The Long Memory of the Web

Much has been made about the online connectivity of the students at Virginia Tech... how they instant messaged each other from underneath desks and created memorials to the victims on Facebook. It certainly adds another dimension to the conversation we often have on our airwaves about the privacy generation gap and the web. Students have put so much information about themselves on the web through their Facebook and MySpace pages that it made each victim much more human, much more easily accessible. NPR had pictures up of each student within days after the shooting, and we were able to write mini-bios for our show the next day. I had the heartbreaking anthropological job of finding what was on the web about each student... and I was surprised by how glad I was that these young people had left a trail for me, or anyone who wanted to mourn a little, to find. (On another note, I was also surprised that a common trope: "Any predator can find you on the internet!" turned out to be patently false... especially Facebook. It was impossible to get into the pages of the victims... all the information I culled was from the memorial sites that were made public.)

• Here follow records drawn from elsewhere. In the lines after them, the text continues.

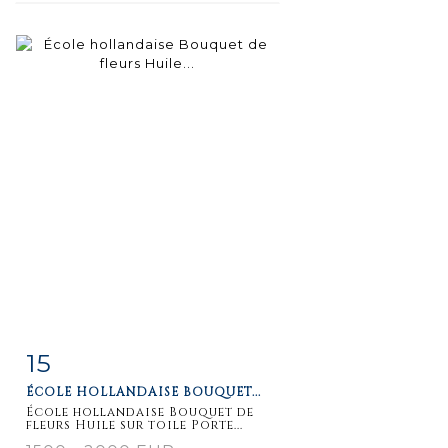
15
Fiche
Zoom
ÉCOLE HOLLANDAISE BOUQUET...
détaillée
École hollandaise Bouquet de
fleurs Huile sur toile Porte...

I have often argued with my own parents about the value of being so easily found on the web... I think the "ick" factor for them is mostly about privacy ("WHY would you want strangers to know anything about you?"). I'm not going to deny that I felt a little creepy reading through the comments about these young people... but in the end, I was glad that I knew that Ross Alameddine was a stickler for grammar, and that Emily Hilscher made too much calamari for her Spanish class. If the gunman and his illness made him dehumanize these students so much that he was able to murder them... then I'm glad that they not only exist, but are still so devastatingly human in the long memory of the web.